[TASK REQUIREMENTS]: The output must start at the line containing "パーソナルトレーナーなどの職種で" in the records below and stop at the last line, matching each line exactly and leaving out every picture.

(Stored data)
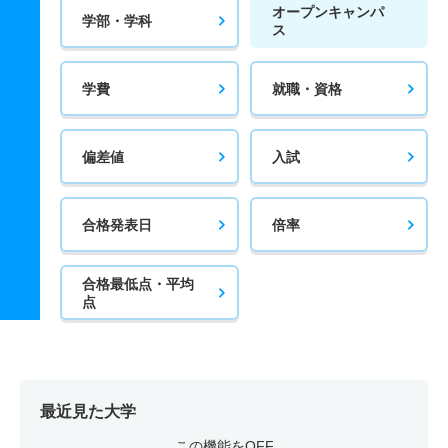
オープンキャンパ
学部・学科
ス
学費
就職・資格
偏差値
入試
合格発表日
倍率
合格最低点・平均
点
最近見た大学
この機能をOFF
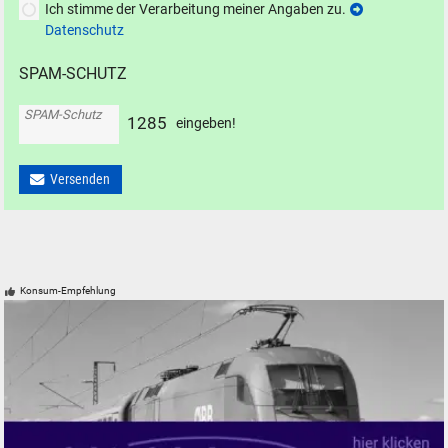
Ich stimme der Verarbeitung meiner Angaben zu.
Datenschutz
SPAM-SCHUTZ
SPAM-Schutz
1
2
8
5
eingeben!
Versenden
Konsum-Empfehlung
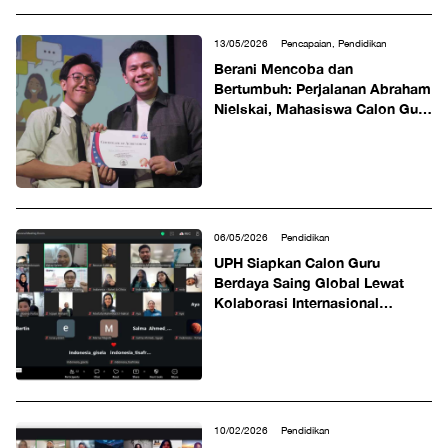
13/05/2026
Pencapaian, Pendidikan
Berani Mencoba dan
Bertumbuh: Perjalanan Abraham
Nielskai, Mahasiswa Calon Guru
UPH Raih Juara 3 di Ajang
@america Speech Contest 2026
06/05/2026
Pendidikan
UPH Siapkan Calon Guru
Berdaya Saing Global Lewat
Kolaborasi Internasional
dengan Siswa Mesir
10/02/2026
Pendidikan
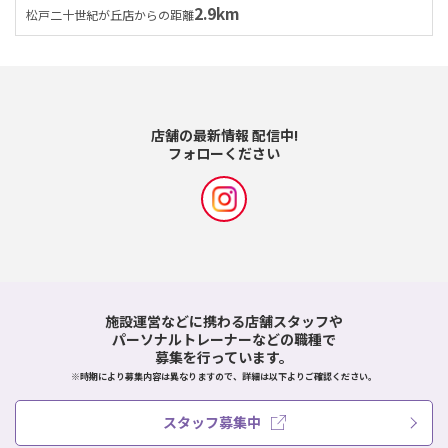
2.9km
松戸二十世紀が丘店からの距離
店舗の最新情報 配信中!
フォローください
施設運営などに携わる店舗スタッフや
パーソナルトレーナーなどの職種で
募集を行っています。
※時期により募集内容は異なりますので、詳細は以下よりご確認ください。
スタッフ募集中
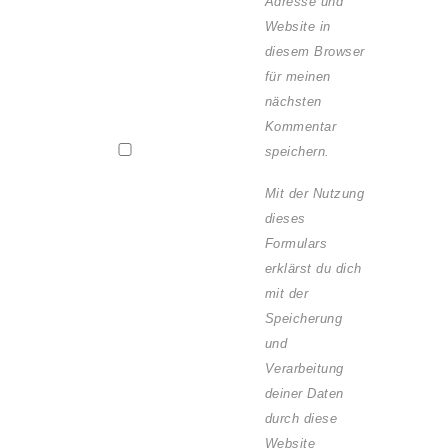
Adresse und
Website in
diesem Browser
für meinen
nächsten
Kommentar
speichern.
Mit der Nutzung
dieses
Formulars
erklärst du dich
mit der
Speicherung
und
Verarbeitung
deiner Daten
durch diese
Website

[TASK ANSWER]:
パーソナルトレーナーなどの職種で
募集を行っています。
※時期により募集内容は異なりますので、詳細は以下よりご確認ください。
スタッフ募集中
Adresse und
Website in
diesem Browser
für meinen
nächsten
Kommentar
speichern.
Mit der Nutzung
dieses
Formulars
erklärst du dich
mit der
Speicherung
und
Verarbeitung
deiner Daten
durch diese
Website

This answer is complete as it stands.